Meta targets 6.5 gigawatts of AI compute capacity by 2026 following infrastructure efficiency breakthroughs.
Scaling to 6.5 GW of compute capacity by 2026 requires massive data center infrastructure, but achieving this with higher-than-expected efficiency is the critical signal. If Meta has optimized power-usage effectiveness (PUE) or cooling bottlenecks at this scale, it fundamentally lowers the CapEx ceiling for training next-generation foundation models. Competitors will now be forced to either match this infrastructure efficiency or burn excess capital on raw power provisioning.
An internal Meta memo reviewed by Reuters and highlighted by Bank of America reveals that the company expects to deploy approximately 6.5 gigawatts (GW) of AI compute capacity in 2026, with 5.5 GW coming online in the second half of the year alone. More importantly, the memo indicates Meta has found ways to expand this capacity more efficiently than previously estimated, prompting a surge in stock price and an $835 price target from BofA.
Technical Implications To put 6.5 GW into perspective, a standard hyperscale data center consumes between 50 to 100 megawatts (MW). Meta is effectively planning to power the equivalent of 65 to 130 massive data centers dedicated strictly to AI compute within a single year. The mention of "efficient expansion" strongly implies breakthroughs in physical infrastructure and power utilization. This likely involves a combination of higher rack densities, advanced direct-to-chip liquid cooling, optimized power delivery networks, and potentially better integration of their custom MTIA silicon to maximize performance-per-watt.
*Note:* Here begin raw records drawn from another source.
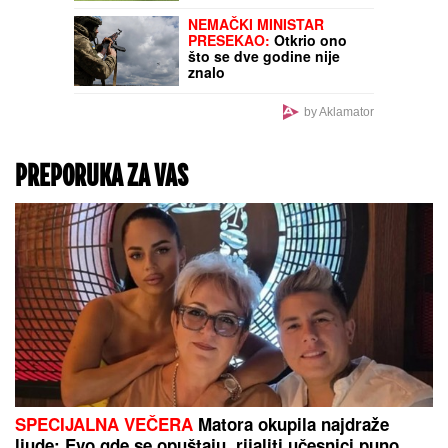
NEMAČKI MINISTAR
PRESEKAO:
Otkrio ono
što se dve godine nije
znalo
by Aklamator
PREPORUKA ZA VAS
SPECIJALNA VEČERA
Matora okupila najdraže
ljude: Evo gde se opuštaju, rijaliti učesnici puno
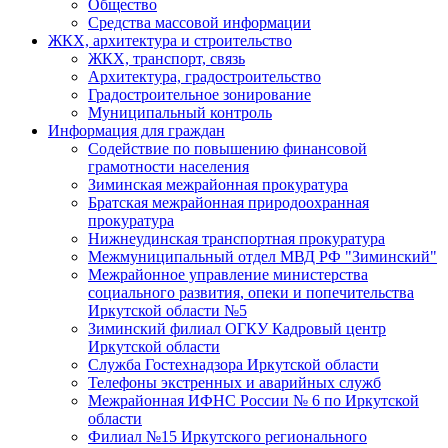
Общество
Средства массовой информации
ЖКХ, архитектура и строительство
ЖКХ, транспорт, связь
Архитектура, градостроительство
Градостроительное зонирование
Муниципальный контроль
Информация для граждан
Содействие по повышению финансовой
грамотности населения
Зиминская межрайонная прокуратура
Братская межрайонная природоохранная
прокуратура
Нижнеудинская транспортная прокуратура
Межмуниципальный отдел МВД РФ "Зиминский"
Межрайонное управление министерства
социального развития, опеки и попечительства
Иркутской области №5
Зиминский филиал ОГКУ Кадровый центр
Иркутской области
Служба Гостехнадзора Иркутской области
Телефоны экстренных и аварийных служб
Межрайонная ИФНС России № 6 по Иркутской
области
Филиал №15 Иркутского регионального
Why It Matters From an engineering standpoint, power generation and grid interconnects have replaced GPU availability as the primary bottleneck for scaling AI. If Meta has genuinely optimized its Power Usage Effectiveness (PUE) or found novel ways to cluster compute with lower energy overhead, they fundamentally alter the CapEx math for training next-generation foundation models (like Llama 4 and beyond). This structural advantage means Meta can train larger models faster and cheaper than competitors who are brute-forcing their scaling and bleeding capital on inefficient power provisioning.
What to Watch Next Monitor Meta's upcoming quarterly CapEx guidance to see how this efficiency translates to their balance sheet. On the infrastructure side, look for downstream supply chain signals from liquid cooling vendors, power supply unit (PSU) manufacturers, and optical interconnect providers. Finally, deploying 5.5 GW in H2 2026 will put immense strain on local utility grids; watch for Meta to announce strategic energy partnerships, potentially involving nuclear or large-scale renewables, to guarantee this massive power baseline.